What you have to do. Below are some records; copy each line in them that contains "Keyboard".

BEGIN Records for the task

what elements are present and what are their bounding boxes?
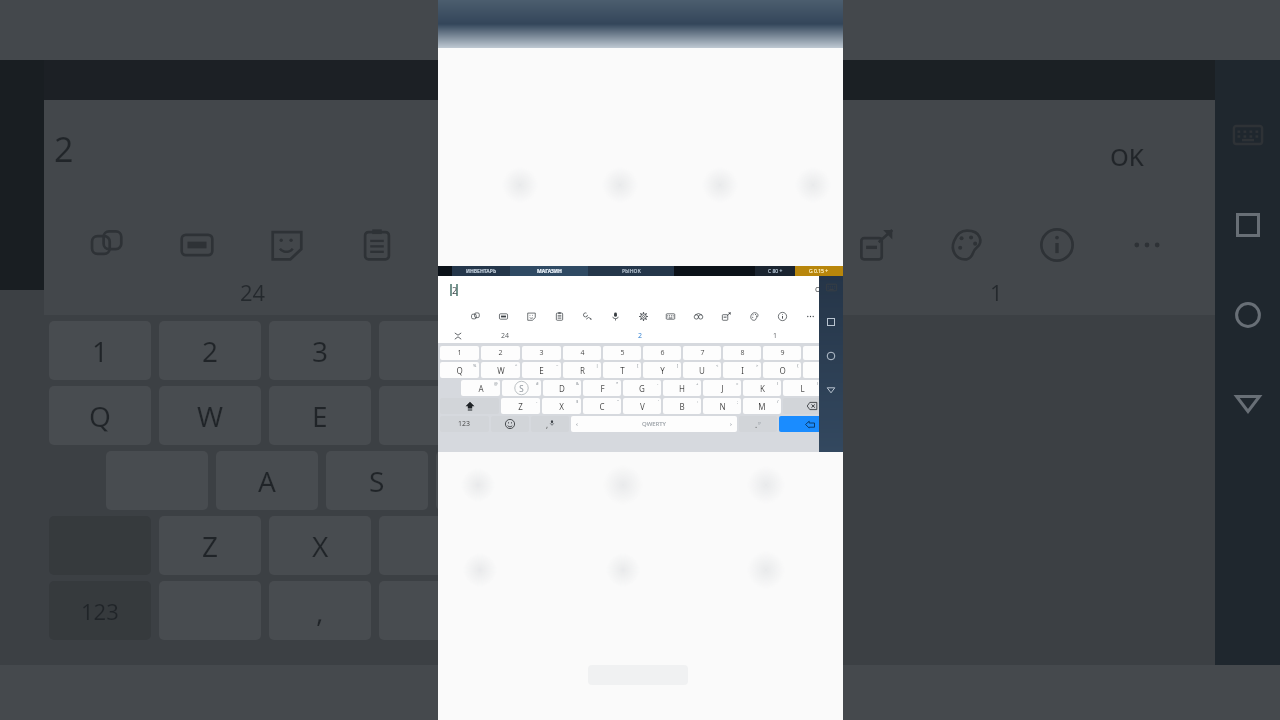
button[interactable]: W [481,362,520,378]
staticText: ; [737,399,739,404]
button[interactable]: Backspace [783,398,841,414]
staticText: { [797,363,799,368]
staticText: 24 [501,331,510,341]
staticText: * [616,381,619,386]
button[interactable]: U [683,362,721,378]
button[interactable]: Translate [468,309,482,323]
button[interactable]: 6 [643,346,681,360]
staticText: S [369,462,385,500]
button[interactable]: N [703,398,741,414]
button[interactable]: Shift [440,398,499,414]
button[interactable]: 8 [723,346,761,360]
button[interactable]: Resize [719,309,733,323]
button[interactable]: I [723,362,761,378]
button[interactable]: Emoji [491,416,529,432]
button[interactable]: Enter [779,416,841,432]
button[interactable]: ‹ [571,416,737,432]
button[interactable]: Home [826,351,836,361]
staticText: M [758,401,766,412]
button[interactable]: Info [775,309,789,323]
button[interactable]: Clipboard [552,309,566,323]
staticText: Z [202,527,219,565]
button[interactable]: OK [809,282,831,298]
button[interactable]: B [663,398,701,414]
button[interactable]: 1 [708,328,843,343]
button[interactable]: J [703,380,741,396]
button[interactable]: Q [440,362,479,378]
button[interactable]: A [461,380,500,396]
staticText: R [580,365,585,376]
button[interactable]: More [803,309,817,323]
staticText: V [640,401,645,412]
button[interactable]: X [542,398,581,414]
button[interactable]: Expand [454,332,462,340]
button[interactable]: T [603,362,641,378]
button[interactable]: S [502,380,541,396]
button[interactable]: O [763,362,801,378]
button[interactable]: Voice input [608,309,622,323]
staticText: B [679,401,685,412]
button[interactable]: Z [501,398,540,414]
button[interactable]: Theme [747,309,761,323]
button[interactable]: 3 [522,346,561,360]
staticText: X [312,527,329,565]
button[interactable]: 2 [481,346,520,360]
button[interactable]: H [663,380,701,396]
staticText: & [576,381,579,386]
button[interactable]: Back [826,385,836,395]
button[interactable]: Handwriting [580,309,594,323]
button[interactable]: L [783,380,821,396]
button[interactable]: Recents [826,317,836,327]
button[interactable]: 0 [803,346,841,360]
button[interactable]: V [623,398,661,414]
staticText: C [599,401,605,412]
staticText: › [730,420,732,428]
staticText: D [477,462,498,500]
button[interactable]: C [583,398,621,414]
button[interactable]: GIF [496,309,510,323]
button[interactable]: Y [643,362,681,378]
button[interactable]: 2 [573,328,708,343]
button[interactable]: 123 [440,416,489,432]
staticText: ~ [556,363,559,368]
staticText: !? [758,421,761,426]
staticText: 2 [638,331,643,341]
staticText: 1 [92,332,109,370]
button[interactable]: . [739,416,777,432]
staticText: OK [1110,140,1144,173]
staticText: U [699,365,705,376]
staticText: [ [637,363,639,368]
button[interactable]: K [743,380,781,396]
staticText: J [721,383,724,394]
button[interactable]: Stickers [524,309,538,323]
button[interactable]: G [623,380,661,396]
button[interactable]: 1 [440,346,479,360]
staticText: 3 [312,332,329,370]
button[interactable]: 9 [763,346,801,360]
button[interactable]: P [803,362,841,378]
button[interactable]: Keyboard [826,282,837,293]
button[interactable]: R [563,362,601,378]
button[interactable]: Incognito [691,309,705,323]
staticText: QWERTY [642,420,667,428]
button[interactable]: 24 [438,328,573,343]
staticText: . [755,419,758,430]
button[interactable]: 7 [683,346,721,360]
staticText: % [473,363,477,368]
staticText: A [478,383,484,394]
button[interactable]: 4 [563,346,601,360]
button[interactable]: F [583,380,621,396]
staticText: " [617,399,619,404]
button[interactable]: Keyboard mode [663,309,677,323]
staticText: H [679,383,685,394]
staticText: 24 [240,277,266,307]
staticText: РЫНОК [622,268,641,275]
button[interactable]: D [543,380,581,396]
button[interactable]: 5 [603,346,641,360]
button[interactable]: M [743,398,781,414]
staticText: # [536,381,539,386]
button[interactable]: E [522,362,561,378]
button[interactable]: , [531,416,569,432]
button[interactable]: Settings [636,309,650,323]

END Records for the task

Answer section.
button[interactable]: Keyboard [826,282,837,293]
button[interactable]: Keyboard mode [663,309,677,323]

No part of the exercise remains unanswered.